Topic: Hope is on the horizon - one day FPS drops might be a thing of the past! (Read 8276 times)

wierd · « **Reply #30 on:** September 19, 2016, 04:36:47 pm »

I think they are confused. It is the epitome of centralized, because it is the bigiron+thin client model all over again, and certainly not new.

But just throw the word "cloud!" On it, and the PHBs won't know it isn't new or awesome.

SpoCk0nd0pe · « **Reply #31 on:** September 19, 2016, 06:11:58 pm »

Quote from: wierd on September 18, 2016, 11:54:47 am

FPS drop in DF is not usually caused by cpu speed, but by RAM access speed.

Modern CPUs are already much faster than the switching speed in most RAM modules, (Yes, even DDR4). This means that if the program does lots of things with RAM (Like DF does), then it will spend lots and lots of time waiting around for the memory bus to be free so it can perform another memory operation.

DF uses very large data structures in RAM (Like the creature and item index vectors), which get bigger the more dwarves or items you have in your fortress. There are limits to how much data one can pull in or out of a memory read or write at a time. This is usually called the "Word size" and is processor and architecture dependent. 64bit processors have larger word sizes, which is one reason (among many!) that the 64bit version of the game is very well received, and likely results in a performance increase on the same hardware.

Could the waiting problem be reduced by pulling different things from RAM in the meantime? By e.g. multi threading (things that make sense to multi thread) or doing some kind of queue?

Or is not more a bus width problem?

I've probably mostly got sciolism but I'm curious

[edit] I relly really hope Intel releases another L4 cache CPU. If I understand things correctly, something more geared towards this kind of problem. Like the quad core kabylake-x but with eDRAM.

wierd · « **Reply #32 on:** September 19, 2016, 06:43:09 pm »

The speed of ram is usually the FSB speed, by definition.

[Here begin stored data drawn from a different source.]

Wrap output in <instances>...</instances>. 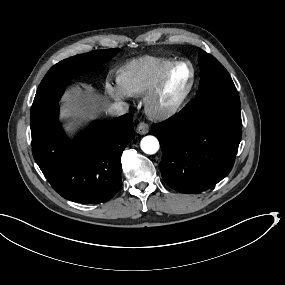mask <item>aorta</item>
<instances>
[{
  "label": "aorta",
  "instance_id": "obj_1",
  "mask_svg": "<svg viewBox=\"0 0 285 285\" xmlns=\"http://www.w3.org/2000/svg\"><path fill=\"white\" fill-rule=\"evenodd\" d=\"M141 149L146 154H155L159 149V142L154 136H146L141 140Z\"/></svg>",
  "mask_w": 285,
  "mask_h": 285
}]
</instances>
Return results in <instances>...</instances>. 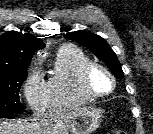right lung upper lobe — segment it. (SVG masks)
<instances>
[{"mask_svg":"<svg viewBox=\"0 0 153 134\" xmlns=\"http://www.w3.org/2000/svg\"><path fill=\"white\" fill-rule=\"evenodd\" d=\"M44 47L31 34L9 31L0 35V72L27 71L35 51Z\"/></svg>","mask_w":153,"mask_h":134,"instance_id":"1","label":"right lung upper lobe"}]
</instances>
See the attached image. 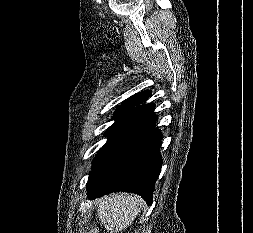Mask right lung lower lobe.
<instances>
[{"label":"right lung lower lobe","instance_id":"right-lung-lower-lobe-1","mask_svg":"<svg viewBox=\"0 0 253 233\" xmlns=\"http://www.w3.org/2000/svg\"><path fill=\"white\" fill-rule=\"evenodd\" d=\"M140 104L96 155L87 183L88 198L125 191L152 203L155 181L162 166L159 151L162 134L154 128L158 117L154 104Z\"/></svg>","mask_w":253,"mask_h":233}]
</instances>
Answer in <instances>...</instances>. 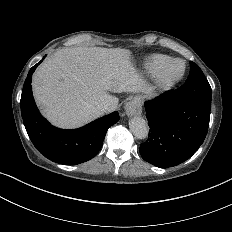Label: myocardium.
Here are the masks:
<instances>
[{
	"label": "myocardium",
	"instance_id": "1",
	"mask_svg": "<svg viewBox=\"0 0 232 232\" xmlns=\"http://www.w3.org/2000/svg\"><path fill=\"white\" fill-rule=\"evenodd\" d=\"M182 65V69L176 71V66ZM186 72V63L181 60H173L163 71H161L154 79L153 85L150 87L149 93L157 95L164 92L169 87L180 81Z\"/></svg>",
	"mask_w": 232,
	"mask_h": 232
}]
</instances>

Modern systems, this is around 400mhz. (To 800mhz)
The CPU runs 1.2 to 3.5ghz, depending on the chip. At the slowest, the CPU is 4x faster than the ram.

Many times, the results of an operation do not need to go into ram to be used by the next computation, as the value can be stored inside the CPU in one of the registers. The problem is that the data structures used by df are "enormous", and are bigger than the register size in many cases. This means the compiler can't use such tricks to optimize the binary.

Cache can operate at the internal speed of the CPU, because it is on-die, and does not have the signal propagation speed issues of going out onto the memory bus.

Because of this, some data can be stored in the cache, but cache is shared by all active tasks running on that chip, including those on a different core. A cache miss forces a fetch cycle.

The speed difference comes from the decoherence that happens when driving at gigahertz frequencies. The distance of the trace before decoherence happens is usually in the centimeters of distance. Basically, the data being sent to and from the ram gets all jumbled from rf noise from the wire itself beyond a certain distance. This distance is so prohibitive that it actually poses design problems inside the CPU itself. To overcome this problem, the ram runs much slower than the chip's internal speed.

L2 and L3 cache is typically on die, but distance to the alus is where the distinction gets made. The areas closest to the alus are prime real estate, which gets the L1 cache priority. This is why L1 is usually so small. L2 is on die, but just outside the part used for all the cores. L3 is outside the area used for any coprocessors, And is shared by all cores. L4 is off die, and suffers from propagation delays. It is usually 2x the FSB speed though.

The issues inherent with driving signals at these frequencies are very much at the heart of this issue.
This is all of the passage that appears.